L'occupazione, affermano la maggior parte delle teorie economiche (e comunque quelle dominanti) è il risultato della flessibilità del lavoro e delle struttura dell'economia, e dunque se c'è crescita con inflazione sotto controllo l'occupazione ne consegue. Ora la mossa di Bernanke afferma che questa non è una legge sempre valida, e che controllo dell'inflazione e riduzione dei disoccupati possono essere obiettivi in conflitto. Un cambiamento clamoroso, anche perché non è solo teorico: la Fed si è convinta di questo fatto e agirà di conseguenza. Per la verità Bernanke si è “coperto” affermando che si può tollerare un’inflazione più alta nel breve periodo finché questo non incide sulle aspettative di medio-lungo. Ma ciò non toglie che sia la prima volta che viene enunciato un preciso obiettivo numerico sul tasso di disoccupazione.

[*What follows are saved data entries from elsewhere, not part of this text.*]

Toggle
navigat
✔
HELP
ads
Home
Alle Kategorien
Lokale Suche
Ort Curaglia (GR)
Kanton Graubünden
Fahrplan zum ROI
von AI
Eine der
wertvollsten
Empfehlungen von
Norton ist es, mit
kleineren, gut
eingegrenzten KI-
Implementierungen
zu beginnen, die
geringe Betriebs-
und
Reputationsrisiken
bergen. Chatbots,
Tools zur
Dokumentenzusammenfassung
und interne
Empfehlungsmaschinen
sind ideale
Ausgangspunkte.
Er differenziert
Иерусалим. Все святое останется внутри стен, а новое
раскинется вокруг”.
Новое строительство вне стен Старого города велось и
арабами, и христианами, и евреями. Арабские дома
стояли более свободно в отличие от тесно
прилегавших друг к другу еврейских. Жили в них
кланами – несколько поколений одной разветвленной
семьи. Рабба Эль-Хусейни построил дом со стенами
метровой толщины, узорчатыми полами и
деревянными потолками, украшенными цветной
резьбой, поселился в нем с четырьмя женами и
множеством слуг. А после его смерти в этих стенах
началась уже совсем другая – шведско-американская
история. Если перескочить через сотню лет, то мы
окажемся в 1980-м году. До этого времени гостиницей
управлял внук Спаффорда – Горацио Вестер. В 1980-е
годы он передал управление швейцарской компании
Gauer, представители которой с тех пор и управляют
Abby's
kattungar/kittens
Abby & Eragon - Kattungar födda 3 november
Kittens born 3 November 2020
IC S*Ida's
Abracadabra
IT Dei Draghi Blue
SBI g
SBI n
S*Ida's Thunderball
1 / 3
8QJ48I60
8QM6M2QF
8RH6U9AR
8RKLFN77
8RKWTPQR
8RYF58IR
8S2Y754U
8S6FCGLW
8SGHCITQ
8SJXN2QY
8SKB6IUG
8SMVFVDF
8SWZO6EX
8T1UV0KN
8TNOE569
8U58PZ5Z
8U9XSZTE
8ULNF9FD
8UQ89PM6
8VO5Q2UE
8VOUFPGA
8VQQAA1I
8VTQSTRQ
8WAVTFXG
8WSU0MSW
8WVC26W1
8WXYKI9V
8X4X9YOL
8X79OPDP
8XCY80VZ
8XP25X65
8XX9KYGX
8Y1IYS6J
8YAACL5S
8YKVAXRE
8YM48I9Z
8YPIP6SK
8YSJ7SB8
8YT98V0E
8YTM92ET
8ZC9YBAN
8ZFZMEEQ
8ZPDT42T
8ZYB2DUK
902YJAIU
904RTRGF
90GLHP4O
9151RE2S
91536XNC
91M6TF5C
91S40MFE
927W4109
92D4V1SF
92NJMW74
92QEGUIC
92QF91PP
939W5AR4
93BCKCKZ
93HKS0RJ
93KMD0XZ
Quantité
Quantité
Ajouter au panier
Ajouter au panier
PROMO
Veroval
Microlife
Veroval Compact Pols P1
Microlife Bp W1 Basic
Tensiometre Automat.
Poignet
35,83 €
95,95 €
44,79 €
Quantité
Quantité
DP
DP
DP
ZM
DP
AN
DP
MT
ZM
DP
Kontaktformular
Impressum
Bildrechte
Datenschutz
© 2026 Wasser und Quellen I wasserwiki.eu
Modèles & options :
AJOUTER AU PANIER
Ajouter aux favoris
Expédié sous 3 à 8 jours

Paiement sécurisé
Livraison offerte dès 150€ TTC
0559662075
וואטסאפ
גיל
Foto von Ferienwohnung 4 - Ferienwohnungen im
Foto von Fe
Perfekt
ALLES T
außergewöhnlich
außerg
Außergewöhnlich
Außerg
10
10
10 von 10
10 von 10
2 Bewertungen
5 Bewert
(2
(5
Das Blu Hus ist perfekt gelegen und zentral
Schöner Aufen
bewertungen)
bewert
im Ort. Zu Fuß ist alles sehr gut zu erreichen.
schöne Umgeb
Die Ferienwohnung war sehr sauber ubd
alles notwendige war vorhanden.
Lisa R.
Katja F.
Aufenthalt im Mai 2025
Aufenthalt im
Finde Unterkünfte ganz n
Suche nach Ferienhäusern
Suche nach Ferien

E' bene ricordare che Bernanke non è un politico insediato alla Fed da amici di partito. Ha studiato ad Harvard e insegnato a Princeton, quanto a dire due delle più prestigiose università non solo americane, ma del mondo. Prima di diventare presidente della Fed ha studiato a fondo la crisi del '29: e forse è proprio per questo che è stato designato a succedere ad Alan Greenspan. Designato da George W. Bush, non da un presidente democratico (Obama lo ha poi riconfermato). Inoltre, alcuni osservatori ricordano che nella sua carriera accademica è stato un importante sostenitore dell'inflation targeting. Se dunque ora ha cambiato idea, questo è dovuto evidentemente alle lezioni che sta traendo dall'evoluzione dell'attuale crisi. (Una parentesi: i commentatori attribuiscono la paternità dell'idea a Charles Evans della Fed di Chicago, e bisogna anche considerare che Bernanke è un "primus inter pares" nel Federal open market committee, l'organo esecutivo composto dai presidenti delle varie Fed; ma questo nulla toglie all'importanza della svolta).

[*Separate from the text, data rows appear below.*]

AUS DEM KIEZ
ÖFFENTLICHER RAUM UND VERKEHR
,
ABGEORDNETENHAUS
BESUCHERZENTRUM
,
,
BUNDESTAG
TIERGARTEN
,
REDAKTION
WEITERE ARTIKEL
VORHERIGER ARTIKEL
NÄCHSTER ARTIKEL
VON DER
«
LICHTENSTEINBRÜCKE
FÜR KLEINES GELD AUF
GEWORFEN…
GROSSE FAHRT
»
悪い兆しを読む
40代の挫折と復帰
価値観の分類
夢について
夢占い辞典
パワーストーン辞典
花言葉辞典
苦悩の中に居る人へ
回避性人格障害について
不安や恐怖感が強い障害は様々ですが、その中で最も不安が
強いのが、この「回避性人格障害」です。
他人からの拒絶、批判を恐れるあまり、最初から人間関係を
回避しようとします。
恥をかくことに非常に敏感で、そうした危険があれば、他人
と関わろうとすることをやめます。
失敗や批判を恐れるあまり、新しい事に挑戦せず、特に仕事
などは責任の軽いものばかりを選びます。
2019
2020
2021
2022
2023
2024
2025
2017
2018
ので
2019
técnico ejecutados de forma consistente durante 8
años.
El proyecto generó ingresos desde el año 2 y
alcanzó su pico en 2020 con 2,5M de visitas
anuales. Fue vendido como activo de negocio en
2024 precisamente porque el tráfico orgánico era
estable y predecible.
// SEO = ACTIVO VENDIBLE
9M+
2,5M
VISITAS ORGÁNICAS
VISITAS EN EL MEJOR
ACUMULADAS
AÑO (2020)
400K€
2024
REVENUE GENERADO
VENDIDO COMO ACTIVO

Alla luce di quanto sta accadendo nei paesi più importanti del mondo, come potremmo definire la politica economica e monetaria europea? Quella dettata in primo luogo dalla Germania di Angela Merkel, sostenuta dalla Commissione e accettata dalla Bce? Torna alla mente una vecchia definizione, "eurosclerosi". Una politica che mette in cima alle preoccupazioni il consolidamento dei conti pubblici, e non per un periodo limitato, ma per tutti gli anni a venire, dati gli impegni assunti con il "fiscal compact". Che impone agli Stati più in difficoltà politiche pesantemente recessive, con relativa esplosione della disoccupazione (in Grecia e in Spagna supera il 25%, altro che l'8% statunitense!). Che vuole mantenere la Banca centrale in una condizione che la priva di strumenti che tutte le altre banche centrali hanno e che vede levarsi voci scandalizzate persino per le decisioni che, restando in quei limiti, la Bce assume per fronteggiare i guai più macroscopici. Che antepone miopi egoismi nazionali e interessi particolari (le prossime elezioni, la carriera futura) ai problemi di un continente che sta affrontando la seconda recessione a breve distanza dalla precedente.